▶ _EXERCISE AIM_
Which lines run from the one containing "Segment every instance of left lung lower lobe. Return" to the end of the entries? Copy them exactly, both ends included, and give nothing else.

▶ _Dataset entries_
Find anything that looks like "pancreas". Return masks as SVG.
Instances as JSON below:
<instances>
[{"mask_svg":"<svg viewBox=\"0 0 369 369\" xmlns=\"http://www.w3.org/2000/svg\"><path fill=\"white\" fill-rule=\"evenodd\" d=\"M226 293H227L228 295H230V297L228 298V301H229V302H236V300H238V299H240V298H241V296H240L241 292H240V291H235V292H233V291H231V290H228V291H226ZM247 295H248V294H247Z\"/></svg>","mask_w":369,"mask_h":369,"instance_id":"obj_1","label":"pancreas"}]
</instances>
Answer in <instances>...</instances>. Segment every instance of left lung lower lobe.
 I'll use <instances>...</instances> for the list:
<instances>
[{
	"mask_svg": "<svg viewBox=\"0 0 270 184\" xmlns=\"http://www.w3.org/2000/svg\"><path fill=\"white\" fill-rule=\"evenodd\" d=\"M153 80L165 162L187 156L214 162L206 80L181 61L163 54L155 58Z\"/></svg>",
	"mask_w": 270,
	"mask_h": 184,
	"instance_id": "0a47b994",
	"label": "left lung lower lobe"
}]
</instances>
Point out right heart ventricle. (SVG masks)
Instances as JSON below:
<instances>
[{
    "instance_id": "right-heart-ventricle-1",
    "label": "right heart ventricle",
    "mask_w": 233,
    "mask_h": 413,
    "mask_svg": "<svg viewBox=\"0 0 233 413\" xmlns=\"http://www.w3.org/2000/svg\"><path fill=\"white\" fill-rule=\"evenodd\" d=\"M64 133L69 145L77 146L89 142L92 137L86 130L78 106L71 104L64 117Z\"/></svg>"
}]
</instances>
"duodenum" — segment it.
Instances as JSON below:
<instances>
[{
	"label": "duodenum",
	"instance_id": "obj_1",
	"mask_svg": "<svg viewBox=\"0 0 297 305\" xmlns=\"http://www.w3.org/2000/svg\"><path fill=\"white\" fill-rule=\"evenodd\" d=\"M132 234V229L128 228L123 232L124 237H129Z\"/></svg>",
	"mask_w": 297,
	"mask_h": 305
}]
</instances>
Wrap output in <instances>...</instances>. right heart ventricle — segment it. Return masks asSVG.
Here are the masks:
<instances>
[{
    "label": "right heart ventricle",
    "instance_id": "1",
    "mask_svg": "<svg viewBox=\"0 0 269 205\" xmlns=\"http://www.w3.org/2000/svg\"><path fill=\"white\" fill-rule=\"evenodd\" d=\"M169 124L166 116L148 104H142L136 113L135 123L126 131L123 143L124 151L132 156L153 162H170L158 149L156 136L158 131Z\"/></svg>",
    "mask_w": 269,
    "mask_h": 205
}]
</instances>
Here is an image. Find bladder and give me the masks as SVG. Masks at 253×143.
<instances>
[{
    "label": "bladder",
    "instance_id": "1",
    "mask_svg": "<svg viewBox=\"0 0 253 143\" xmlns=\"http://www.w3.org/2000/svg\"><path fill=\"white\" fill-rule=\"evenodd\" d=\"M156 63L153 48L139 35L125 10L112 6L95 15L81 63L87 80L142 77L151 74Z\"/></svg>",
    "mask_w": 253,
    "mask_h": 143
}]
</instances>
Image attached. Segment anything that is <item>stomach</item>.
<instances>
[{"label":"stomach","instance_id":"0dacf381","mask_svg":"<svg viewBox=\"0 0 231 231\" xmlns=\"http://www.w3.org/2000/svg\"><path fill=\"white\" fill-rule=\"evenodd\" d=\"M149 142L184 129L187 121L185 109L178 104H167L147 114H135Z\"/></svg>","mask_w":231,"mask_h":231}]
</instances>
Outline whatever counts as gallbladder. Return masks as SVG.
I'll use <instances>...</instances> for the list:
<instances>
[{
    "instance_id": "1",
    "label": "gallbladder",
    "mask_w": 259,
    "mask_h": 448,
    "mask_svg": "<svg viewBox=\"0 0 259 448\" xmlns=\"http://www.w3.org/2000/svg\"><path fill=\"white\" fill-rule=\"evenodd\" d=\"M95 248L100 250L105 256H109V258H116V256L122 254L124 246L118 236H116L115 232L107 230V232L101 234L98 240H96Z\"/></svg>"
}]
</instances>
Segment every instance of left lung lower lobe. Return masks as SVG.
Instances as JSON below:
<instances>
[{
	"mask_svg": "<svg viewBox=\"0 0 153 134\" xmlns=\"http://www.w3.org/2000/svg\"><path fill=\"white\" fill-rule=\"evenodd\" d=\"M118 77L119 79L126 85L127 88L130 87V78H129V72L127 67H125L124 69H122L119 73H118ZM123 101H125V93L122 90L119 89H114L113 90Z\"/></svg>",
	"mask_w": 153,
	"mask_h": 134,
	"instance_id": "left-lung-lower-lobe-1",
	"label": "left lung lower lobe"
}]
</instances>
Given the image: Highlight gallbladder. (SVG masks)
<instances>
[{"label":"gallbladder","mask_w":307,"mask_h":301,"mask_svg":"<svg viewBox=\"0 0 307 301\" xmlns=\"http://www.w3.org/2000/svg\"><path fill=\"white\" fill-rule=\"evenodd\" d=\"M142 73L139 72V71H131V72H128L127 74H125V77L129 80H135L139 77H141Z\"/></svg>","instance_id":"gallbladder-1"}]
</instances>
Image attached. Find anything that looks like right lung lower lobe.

▶ _ANSWER FOR THIS EXERCISE_
Segment every instance of left lung lower lobe. Return masks as SVG.
Instances as JSON below:
<instances>
[{
	"mask_svg": "<svg viewBox=\"0 0 153 134\" xmlns=\"http://www.w3.org/2000/svg\"><path fill=\"white\" fill-rule=\"evenodd\" d=\"M118 77L119 79L126 85L127 88L130 87V78H129V72L127 67H125L124 69H122L119 73H118ZM123 101H125V93L122 90L119 89H114L113 90Z\"/></svg>",
	"mask_w": 153,
	"mask_h": 134,
	"instance_id": "left-lung-lower-lobe-1",
	"label": "left lung lower lobe"
}]
</instances>
Given the image: Highlight gallbladder. (SVG masks)
<instances>
[{"label":"gallbladder","mask_w":307,"mask_h":301,"mask_svg":"<svg viewBox=\"0 0 307 301\" xmlns=\"http://www.w3.org/2000/svg\"><path fill=\"white\" fill-rule=\"evenodd\" d=\"M142 73L139 72V71H131V72H128L127 74H125V77L129 80H135L139 77H141Z\"/></svg>","instance_id":"gallbladder-1"}]
</instances>
Image attached. Find anything that looks like right lung lower lobe.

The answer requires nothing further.